* _What is required_: Every line below that contains the word "Mauritania" must be copied.

↓

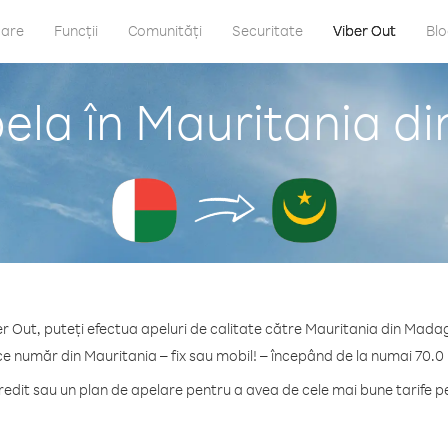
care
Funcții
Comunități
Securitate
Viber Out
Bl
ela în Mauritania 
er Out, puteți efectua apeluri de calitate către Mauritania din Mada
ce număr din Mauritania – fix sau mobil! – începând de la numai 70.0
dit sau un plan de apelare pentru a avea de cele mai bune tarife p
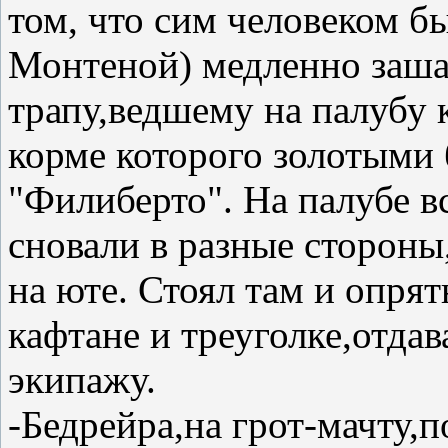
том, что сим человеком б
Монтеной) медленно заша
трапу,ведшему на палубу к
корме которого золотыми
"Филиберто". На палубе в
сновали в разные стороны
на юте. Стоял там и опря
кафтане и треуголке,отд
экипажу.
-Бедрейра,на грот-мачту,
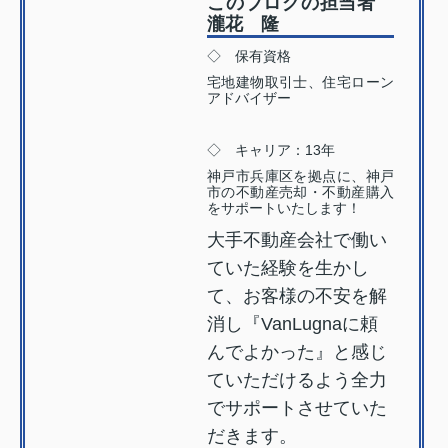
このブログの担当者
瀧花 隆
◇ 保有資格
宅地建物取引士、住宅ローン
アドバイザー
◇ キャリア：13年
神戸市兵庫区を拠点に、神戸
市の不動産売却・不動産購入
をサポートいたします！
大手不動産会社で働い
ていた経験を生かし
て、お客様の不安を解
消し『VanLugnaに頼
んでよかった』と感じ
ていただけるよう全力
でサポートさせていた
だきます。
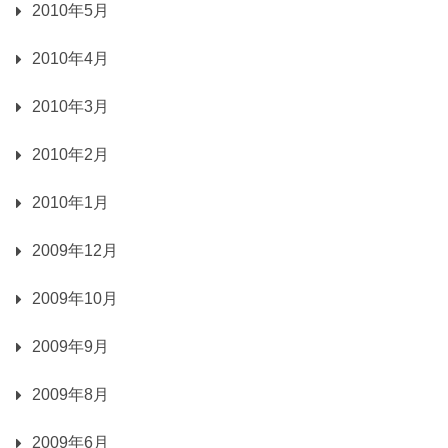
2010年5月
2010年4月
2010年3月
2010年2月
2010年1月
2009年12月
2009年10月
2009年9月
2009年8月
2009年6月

↑
↓

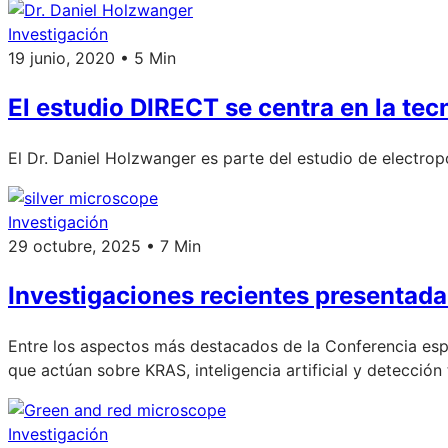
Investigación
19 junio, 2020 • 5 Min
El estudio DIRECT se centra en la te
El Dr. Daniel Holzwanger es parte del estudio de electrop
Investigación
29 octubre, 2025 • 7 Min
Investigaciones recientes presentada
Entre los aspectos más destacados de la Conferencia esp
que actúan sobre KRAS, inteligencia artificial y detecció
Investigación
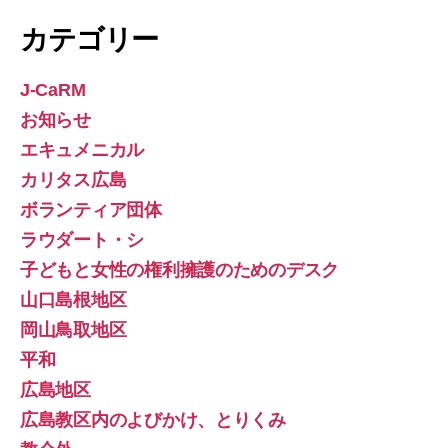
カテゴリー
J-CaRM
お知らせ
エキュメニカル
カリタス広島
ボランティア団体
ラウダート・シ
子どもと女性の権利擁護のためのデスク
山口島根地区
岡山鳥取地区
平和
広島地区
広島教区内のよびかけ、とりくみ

↑
↓

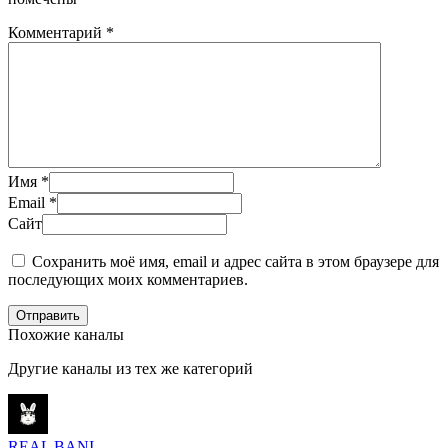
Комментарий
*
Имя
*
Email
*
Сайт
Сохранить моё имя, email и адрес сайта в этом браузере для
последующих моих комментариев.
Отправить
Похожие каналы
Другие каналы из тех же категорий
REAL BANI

↑

* _Task output_:
ela în Mauritania 
er Out, puteți efectua apeluri de calitate către Mauritania din Mada
ce număr din Mauritania – fix sau mobil! – începând de la numai 70.0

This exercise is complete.